A few brave souls waded in to defend against the pan-defamation. (Thank you.) On another blog, a woman begged for forgiveness for really, really needing to attend that ritual, because of the sexual violence and abuse she had suffered: “Instead of taking part in a ritual which I needed I’m sitting in a hotel room writing this letter. I didn’t attend the Sacred Body ritual hosted by Z Budapest because I couldn’t face the protest. A protest sparked by pain. I know pain. I was sexually abused in my marriage for 17 years.  Then I was abused for 5 more years by different men. I hated my womanhood and my body.  Rituals like the one offered by Zsuzsanna have helped me begin to heal and I need them. I’m not a bigot.  I don’t hate you. Please, sisters, hear my words.” Some people relented a bit, but others were sternly implacable. One man tried to invalidate her concerns by a comparison to racism. (Dood! it’s not for you to pass judgment on any woman, least of all one who has suffered beyond your understanding.)

Some people have chosen to forget, if they ever recognized it, the long history of bludgeoning women into submission, of public humiliation and denunciation, ritually repeated. This is not the dialog that needs to happen; it is no dialog at all. Thankfully, I am seeing a breeze of reasonableness come through on some blogs, like that of Gus diZerega, who I just met at the Con. He spoke about the importance of harmony among participants for a ritual to work, and said of Z’s ritual:

“She and those who attended did not make a statement about how the larger community should conduct their rituals let alone setting their ritual up as a proper guide for all, or for all women. Quite explicitly otherwise. In the context of Pantheacon this was a ritual for people wanting to attend a ritual with particular parameters. Those desires were legitimate and indeed are present in almost every Pagan society. (I say “almost” because perhaps somewhere there is an exception, but I doubt it.)” Read more:

Something strange: the comments link on Rabbit’s blog post about this controversy comes up blank, and so does Devin Hunter’s entire blog post. I have heard that other posts describe the experience of women who attended the ritual, but am just now finding links to them. Some I can’t post because they are restricted to the person’s Facebook friends. This one comes from the HecateDemeter blog (Undermining the Patriarchy Every Chance I Get. And I Get a Lot of Chances.) It’s called, I Contain Multitudes:

“What I want is a Paganism full of diversity. I want to honor and respect those who draw a circle that includes me and those who draw a circle that says, ‘We need to be inside here for a time.
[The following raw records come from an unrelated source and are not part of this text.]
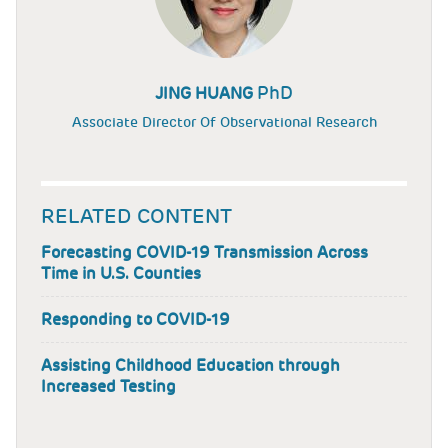
PhD
JING HUANG
Associate Director Of Observational Research
RELATED CONTENT
Forecasting COVID-19 Transmission Across
Time in U.S. Counties
Responding to COVID-19
Assisting Childhood Education through
Increased Testing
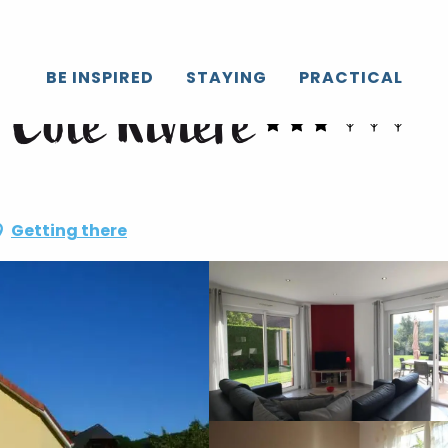
BE INSPIRED
STAYING
PRACTICAL
 Côté Rivière
Getting there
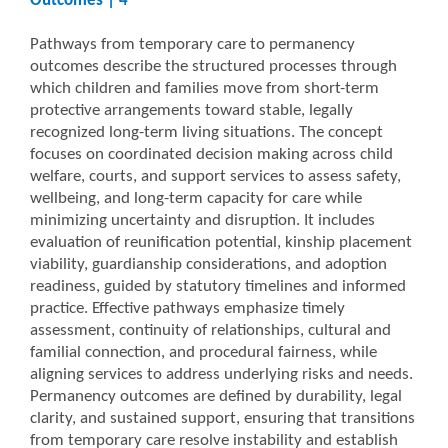
Outcomes | 4
Pathways from temporary care to permanency
outcomes describe the structured processes through
which children and families move from short-term
protective arrangements toward stable, legally
recognized long-term living situations. The concept
focuses on coordinated decision making across child
welfare, courts, and support services to assess safety,
wellbeing, and long-term capacity for care while
minimizing uncertainty and disruption. It includes
evaluation of reunification potential, kinship placement
viability, guardianship considerations, and adoption
readiness, guided by statutory timelines and informed
practice. Effective pathways emphasize timely
assessment, continuity of relationships, cultural and
familial connection, and procedural fairness, while
aligning services to address underlying risks and needs.
Permanency outcomes are defined by durability, legal
clarity, and sustained support, ensuring that transitions
from temporary care resolve instability and establish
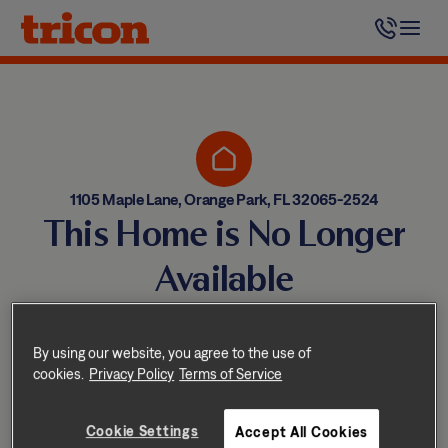
Skip
to
content
1105 Maple Lane, Orange Park, FL 32065-2524
This Home is No Longer
Available
Homes come and go quickly!
But don’t worry — we have
By using our website, you agree to the use of
cookies.
Privacy Policy
Terms of Service
other great options nearby.
Cookie Settings
Accept All Cookies
Explore other homes nearby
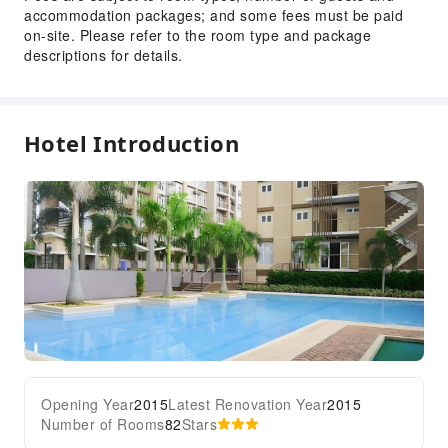
accommodation packages; and some fees must be paid
on-site. Please refer to the room type and package
descriptions for details.
Hotel Introduction
Opening Year
2015
Latest Renovation Year
2015
Number of Rooms
82
Stars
That means that we need you to stand outside. Can you please stand here and guard our door?’ We need rituals that are drawn as tightly as needed to guard the sanctity of those who have been othered and excluded. Of those who need to other and exclude themselves in order to preserve their own sacred and diverse identities. Of those who simply want to draw a circle and stand inside it without being attacked.”